There are two things that Ukraine might field right now that provide an equivalent punch. One is the UJ-32 Lastivka, a drone that borrows the warhead from a RPG-7 anti-tank missile. It has a similar range and should have roughly the same impact. It’s unclear how many have been made as none have been recorded as lost. The other is, potentially, the Phoenix Ghost. The one (count ‘em) video available that’s actually identified as a Phoenix Ghost strike is on a 82 millimeter motor, which has a range of only about 3 to 5km, so it’s impossible to tell if the Ghost really has the range or impact to play this roll. However, the U.S. just sent Ukraine 700 more of these drones, which are rumored to carry the same warhead as a Javelin anti-armor weapon. So hopefully they can at least match the Lancet.
However, right now, the Lancet-3 is having an impact on Ukraine, one that is probably limited only by Russia’s ability to produce the drone in large quantities.
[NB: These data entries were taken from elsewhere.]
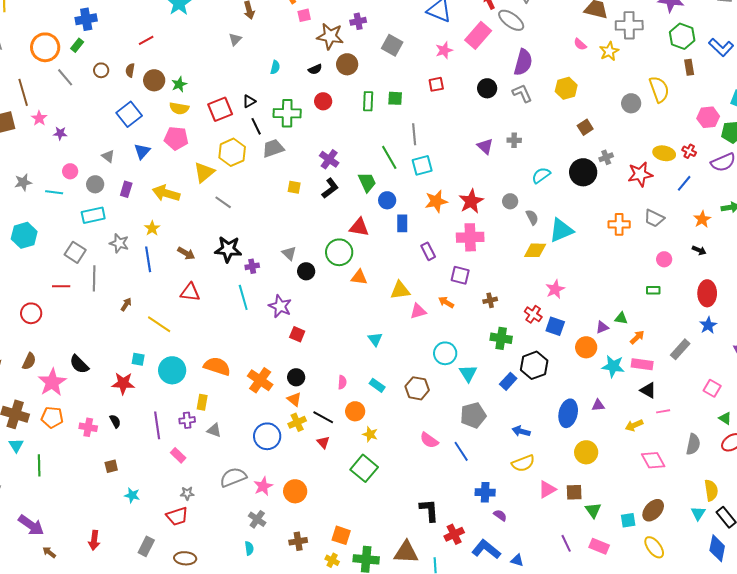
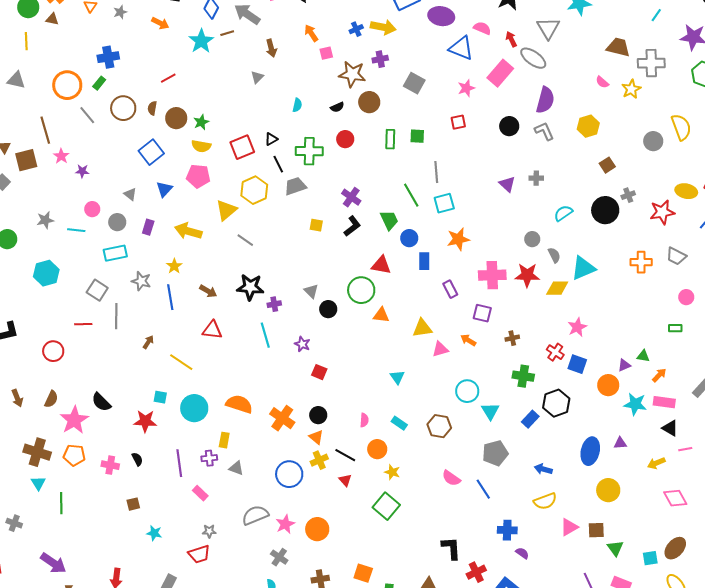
brown circle: (101, 70) -> (123, 108), size x1.6
red star: (471, 201) -> (527, 275), moved, turned 30
purple star: (280, 306) -> (302, 344), size x0.7

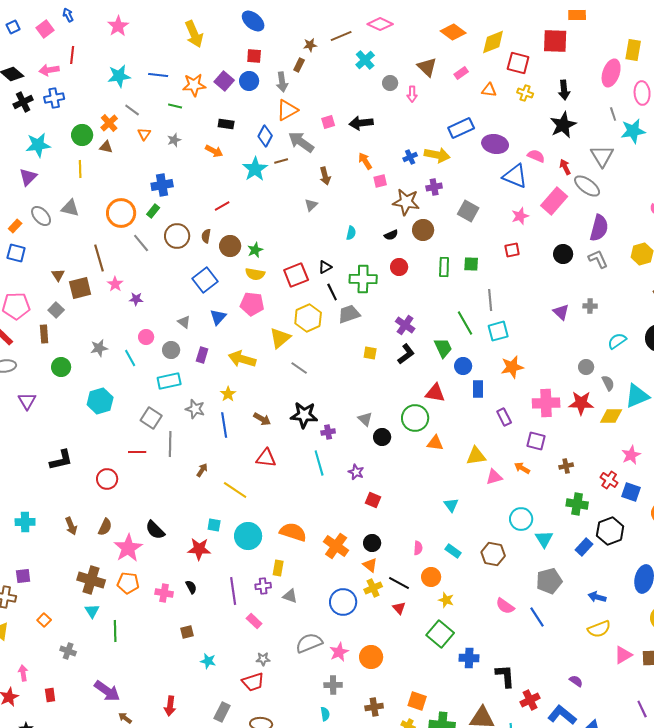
cyan line: (76, 230) -> (130, 358), turned 54
blue cross: (507, 530) -> (469, 658), moved
gray cross: (279, 557) -> (333, 685), turned -36

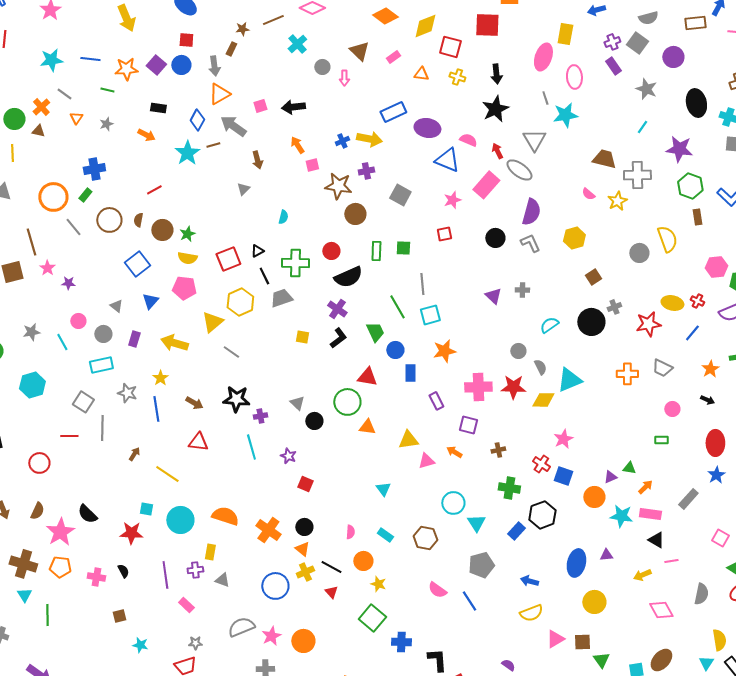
black semicircle: (391, 235) -> (348, 277), moved, size x2.0

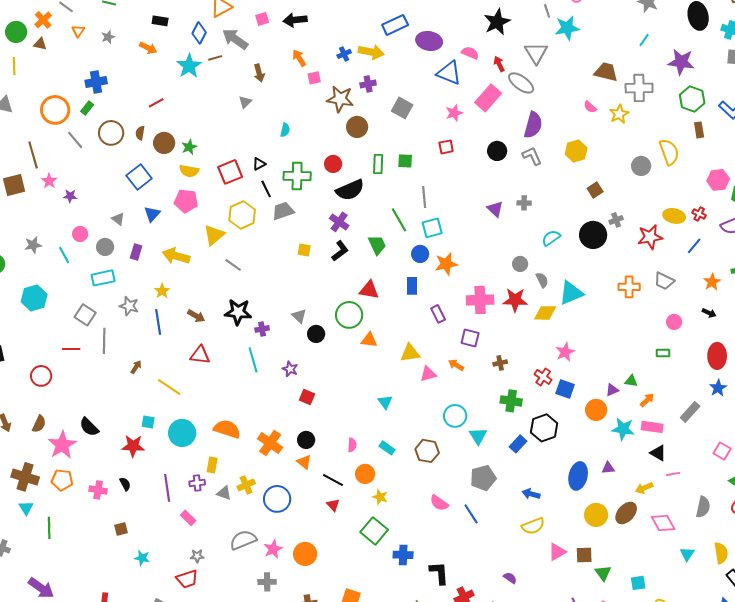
blue circle: (395, 350) -> (420, 254), moved
yellow cross: (305, 572) -> (246, 485), moved
brown ellipse: (661, 660) -> (626, 513), moved
cyan triangle: (706, 663) -> (687, 554), moved

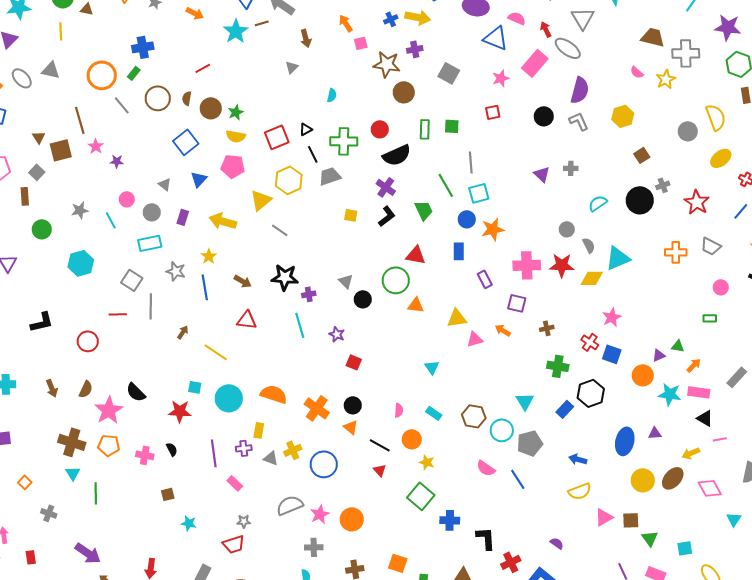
yellow ellipse: (674, 216) -> (721, 158), moved, turned -50
red star: (650, 237) -> (697, 202), turned -30
cyan circle: (455, 416) -> (502, 430), moved

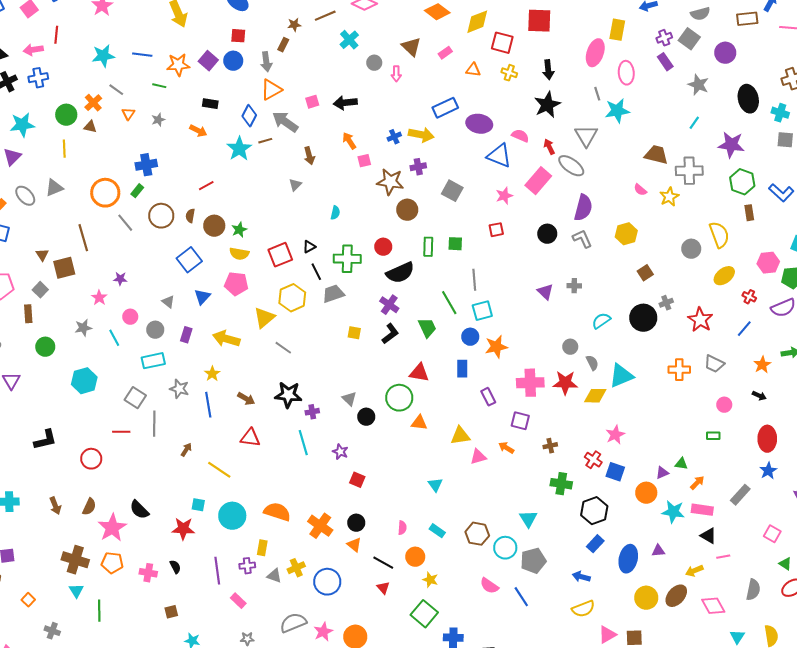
gray triangle: (51, 70) -> (54, 188), turned -36
pink star: (96, 146) -> (99, 298), moved
blue rectangle: (565, 409) -> (595, 544), moved

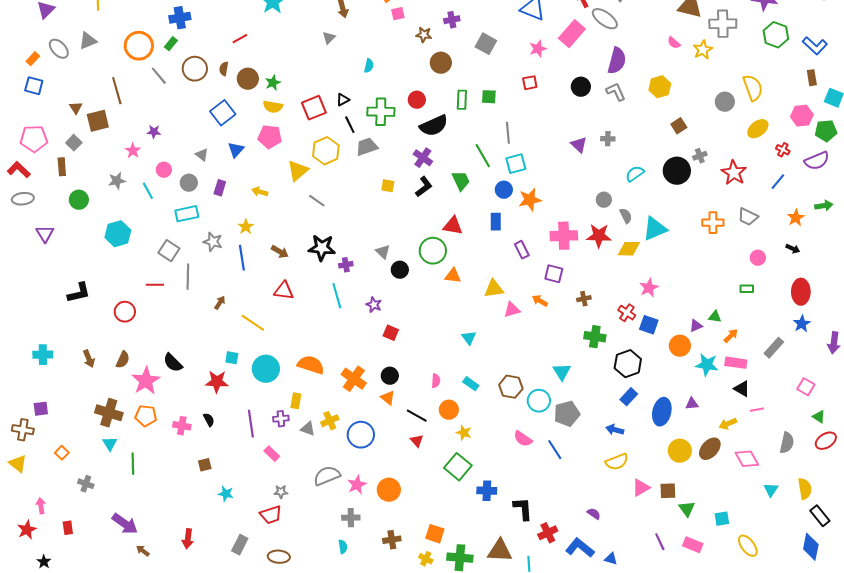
brown star: (390, 182) -> (424, 35), size x0.6
brown rectangle: (749, 213) -> (812, 78), moved
yellow arrow: (226, 339) -> (260, 192), size x0.6

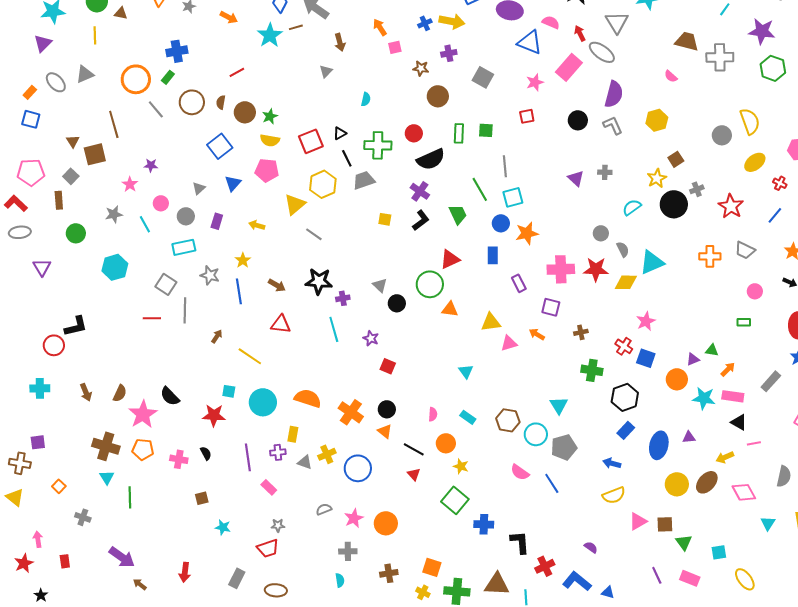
yellow star: (703, 50) -> (657, 178), moved
gray triangle: (202, 155) -> (199, 188), turned 40
red triangle: (453, 226) -> (450, 259), turned -35
red circle: (125, 312) -> (54, 345), moved
gray semicircle: (327, 476) -> (324, 509), size x0.6

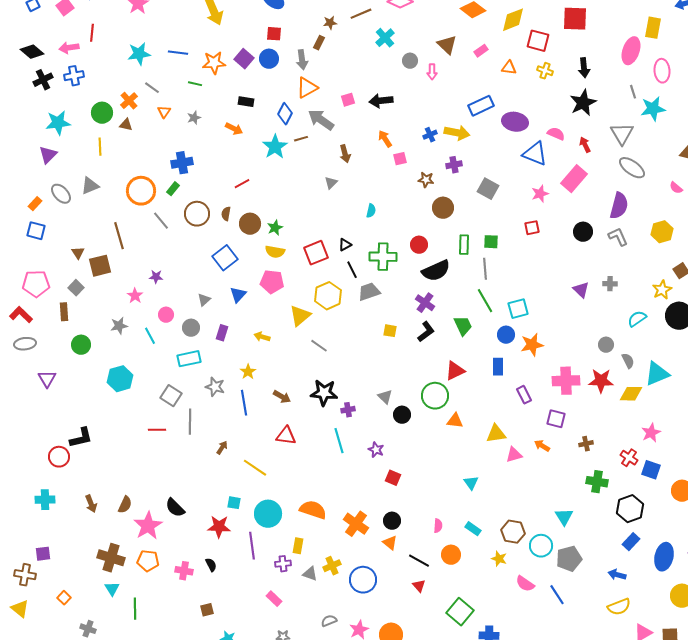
gray ellipse: (602, 52) -> (632, 168), moved
gray line: (505, 166) -> (485, 269), moved
purple line: (248, 457) -> (252, 546), moved
yellow star: (461, 466) -> (499, 559), moved

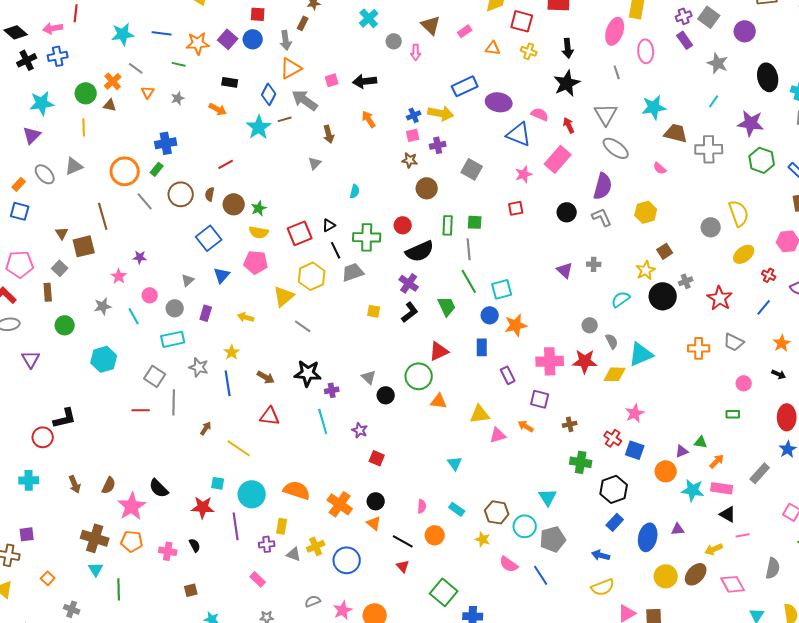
cyan star: (653, 109) -> (654, 107), moved
pink square: (400, 159) -> (413, 135), moved

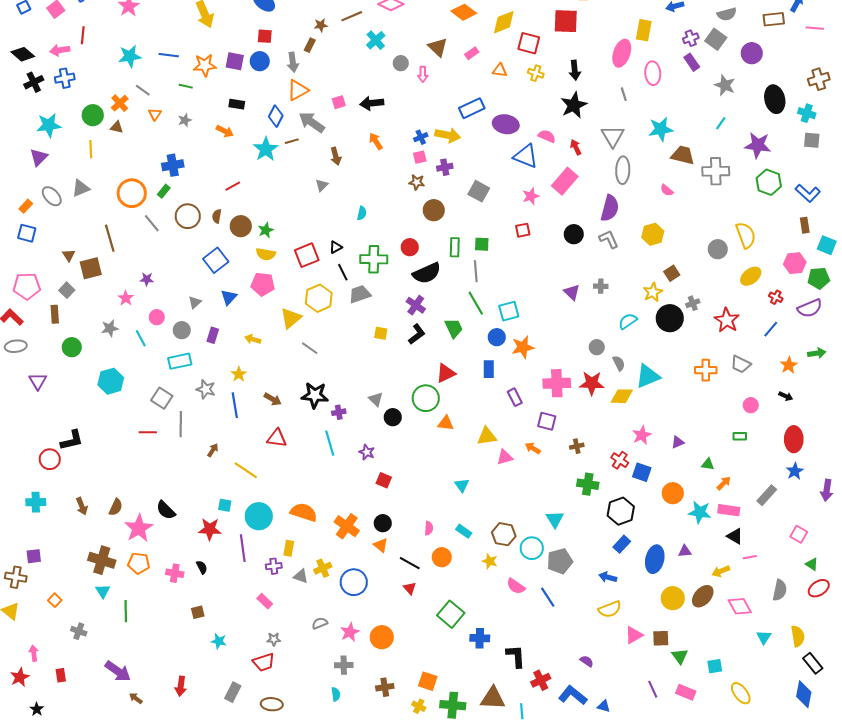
purple square: (228, 39) -> (235, 61), turned -30
gray ellipse: (616, 148) -> (623, 170), turned 56
purple triangle: (682, 451) -> (678, 442), moved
A large number of these drones could easily have more impact on the disposition of artillery than man-portable anti-armor weapons have had on the utilization of tanks.
The kamikaze drone is the most rapidly diversifying and improving category of drone in Ukraine. Staying ahead in this game is going to take some fast responses.
On Tuesday, Russian media and pro-Russian military sites are happily passing around images of a Ukrainian T64 tank burning in a field.
But the thing they’re not saying too loudly is exactly how close to Kreminna this tank actually was. That may be because the damaged T-64 has been location to a position less than 10km northwest of the city. Rather than signaling some failure on Ukraine’s part, the location of this loss (which may be a few days old) shows that fighting is getting very close to Kreminna even as Ukraine continues to press Svatove to the north.
In addition to fighting north and west of Kreminna—which is reportedly continuing with high intensity on Tuesday—Ukrainian troops have reportedly pushed back Russian forces that had reached the outskirts of Bilohorivka, meaning that town continues to be fully liberated and in Ukrainian control.
Russian sources are also reporting that two battalion tactical groups from Ukraine were turned back between Ploshchanka and Chervonopopivka by “preparatory fire,” whatever that is. First clue that this is a fantasy? Ukraine does not use battalion tactical groups. Russian sources also seem to have no images of this disaster.
Remember that time you turned a trash can lid into a shield … when you were 12? Russian military geniuses do.
What’s happening in Kherson just gets more puzzling by the day. Ukrainian forces are reportedly continuing to probe around Snihurivka, Mylove, and Bruskynske, looking for signs of weakness on the Russian front lines. Meanwhile, those lines seem increasingly like a hollow shell.
In addition to “dragon’s teeth” being set up around portions of Luhansk—and across the Russian border near Belgorod—it appears Russian forces are now throwing up defenses in the area of Mariupol. All of these, including the way these pyramids are not attached to anything, meaning that they would not stop an anemic 1962 Volkswagen Beetle, are genuinely bizarre.